脚本の教室Photo: Adobe Stock

感情を起点に世の中を見る

「この作品をつくろう」と決めるのは、自分の心が動いたときです。

 サンダンス映画祭でグランプリを受賞した『そうして私たちはプールに金魚を、』という映画も、元となった事件がSNSなどで消費的拡散をされるのを見て違和感を持ったのがきっかけでした。

 ――狭山市プールに金魚。犯人は15歳。キレイだろうなと思って。

 そう書かれて拡散されるヤフトピの1行には「本当のこと」はないのではないか、と感じたのです。

 このように、ニュースを見るときは、よく感じて考えます。

 政治のこと、社会問題のこと、国際課題のこと、最近起きた事件。

 どうしてそれが起きてしまったのか。それに対しての周りの反応はどうか。自分はどう感じたのか。

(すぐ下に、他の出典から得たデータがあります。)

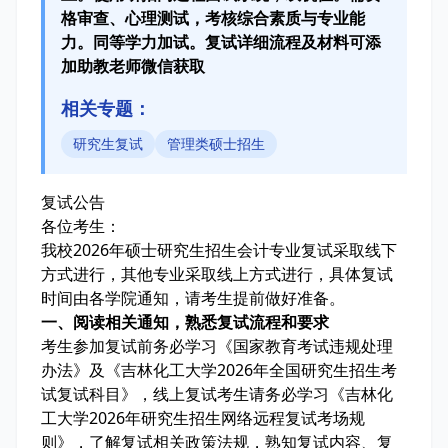
格审查、心理测试，考核综合素质与专业能
力。同等学力加试。复试详细流程及材料可添
加助教老师微信获取
相关专题：
研究生复试
管理类硕士招生
复试公告
各位考生：
我校2026年硕士研究生招生会计专业复试采取线下
方式进行，其他专业采取线上方式进行，具体复试
时间由各学院通知，请考生提前做好准备。
一、阅读相关通知，熟悉复试流程和要求
考生参加复试前务必学习《国家教育考试违规处理
办法》及《吉林化工大学2026年全国研究生招生考
试复试科目》，线上复试考生请务必学习《吉林化
工大学2026年研究生招生网络远程复试考场规
则》，了解复试相关政策法规，熟知复试内容、复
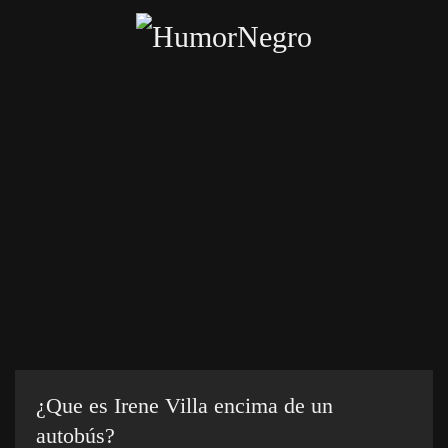
Skip
to
main
content
Inicio
Categorías
Chistes crueles
Enviar chiste
¿Que es Irene Villa encima de un
autobús?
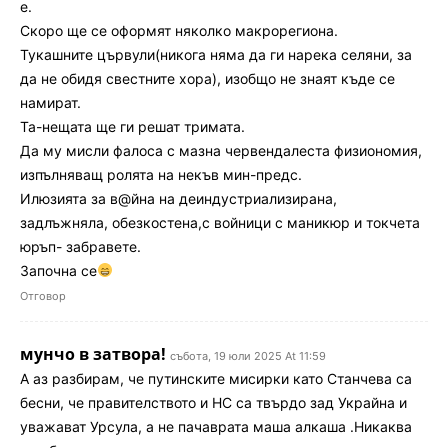
е.
Скоро ще се оформят няколко макрорегиона.
Тукашните цървули(никога няма да ги нарека селяни, за
да не обидя свестните хора), изобщо не знаят къде се
намират.
Та-нещата ще ги решат тримата.
Да му мисли фалоса с мазна червендалеста физиономия,
изпълняващ ролята на некъв мин-предс.
Илюзията за в@йна на деиндустриализирана,
задлъжняла, обезкостена,с войници с маникюр и токчета
юръп- забравете.
Започна се
Отговор
мунчо в затвора!
събота, 19 юли 2025 At 11:59
А аз разбирам, че путинските мисирки като Станчева са
бесни, че правителството и НС са твърдо зад Украйна и
уважават Урсула, а не пачаврата маша алкаша .Никаква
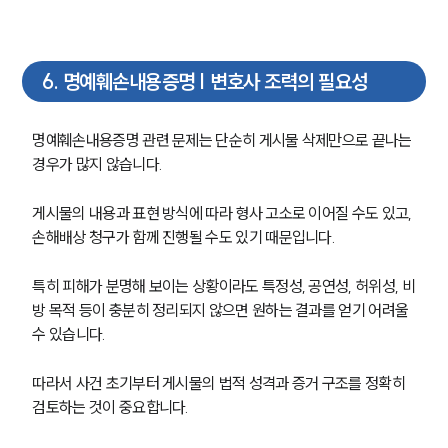
6
.
명예훼손내용증명 | 변호사 조력의 필요성
명예훼손내용증명 관련 문제는 단순히 게시물 삭제만으로 끝나는 
경우가 많지 않습니다.
게시물의 내용과 표현 방식에 따라 형사 고소로 이어질 수도 있고, 
손해배상 청구가 함께 진행될 수도 있기 때문입니다.
특히 피해가 분명해 보이는 상황이라도 특정성, 공연성, 허위성, 비
방 목적 등이 충분히 정리되지 않으면 원하는 결과를 얻기 어려울 
수 있습니다.
따라서 사건 초기부터 게시물의 법적 성격과 증거 구조를 정확히 
검토하는 것이 중요합니다.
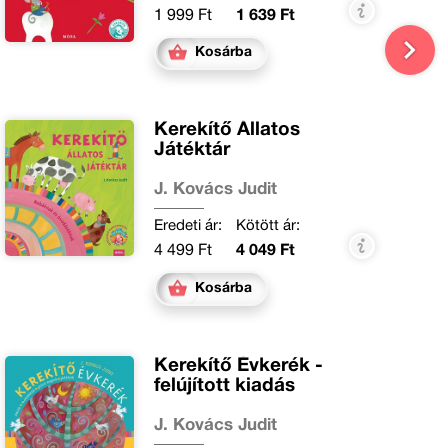
1 999 Ft
1 639 Ft
Kosárba
Kerekítő Állatos
Játéktár
J. Kovács Judit
Eredeti ár:
Kötött ár:
4 499 Ft
4 049 Ft
Kosárba
Kerekítő Évkerék -
felújított kiadás
J. Kovács Judit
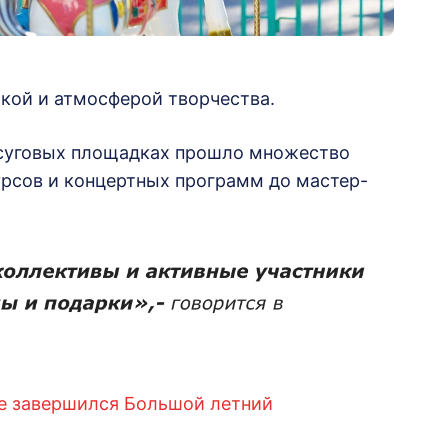
кой и атмосферой творчества.
досуговых площадках прошло множество
рсов и концертных программ до мастер-
е завершился Большой летний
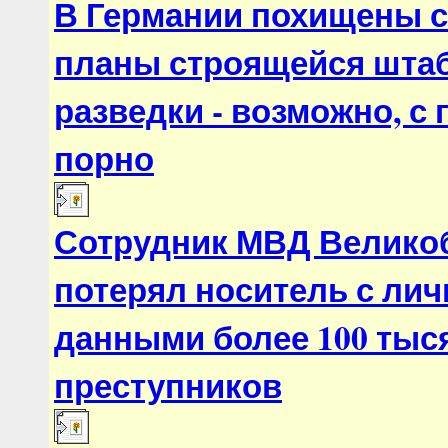
В Германии похищены 
планы строящейся шта
разведки - возможно, 
порно
Сотрудник МВД Велико
потерял носитель с ли
данными более 100 тыс
преступников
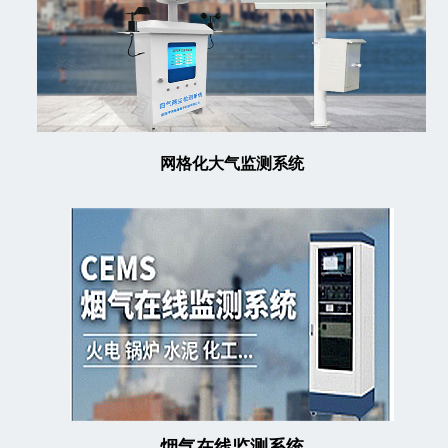
网格化大气监测系统
烟气在线监测系统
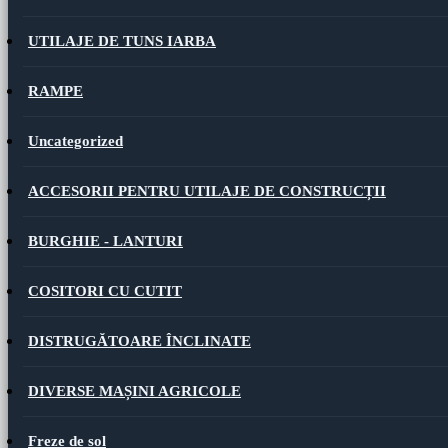
UTILAJE DE TUNS IARBA
RAMPE
Uncategorized
ACCESORII PENTRU UTILAJE DE CONSTRUCȚII
BURGHIE - LANTURI
COSITORI CU CUTIT
DISTRUGĂTOARE ÎNCLINATE
DIVERSE MAȘINI AGRICOLE
Freze de sol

 それらをまっさらな気持ちで感じること、考えることを日々積み重ねています。

 ニュースには人間の愚かさと努力の「現実」が詰め込まれているように感じます。また、それらへの思案を続けることで、自分が社会に、人間に、どうあってほしいかという「理想」をイメージさせてくれます。

 その「現実」と「理想」は必ず、自分から放出される物語に影響してくるはず。

とっておきの裏技はあなたの「思い出」

 そして、さらに裏技的に使えるのが「絶対誰にも言いたくない思い出を書く」ということです。

 人には皆、親にも友人にも恋人にも、絶対に誰にも言いたくない思い出があるはず。私もあります。

 そんなものもちろん、脚本になんかしたくないですよね。知り合いどころか会ったこともない人に知られてしまうわけですから。

 だけど、腹を括ってみましょう。そこを、切り売りしてみましょう。それはきっとあなたにとって大事な、もしくは醜悪な事件だったと言えるでしょう。

 それはつまり、強い物語であるということでもあるのです。

 また、あなたが人に言えない感情は、きっと同じ経験をした世界のどこかにいる誰かも同じ気持ちかもしれません。もしその人が観たら、強く深く共鳴してくれるでしょう。

 これは裏技で、まったくもって強制しません。

 だけど、きっと、書いてみたら、「ああ、私はこのために脚本を書こうとしていたんだな」と思えるかもしれない。

 私にもまだ誰にも言っていない、誰にも言いたくない大事な思い出があります。そろそろ書くときが近い予感がしています。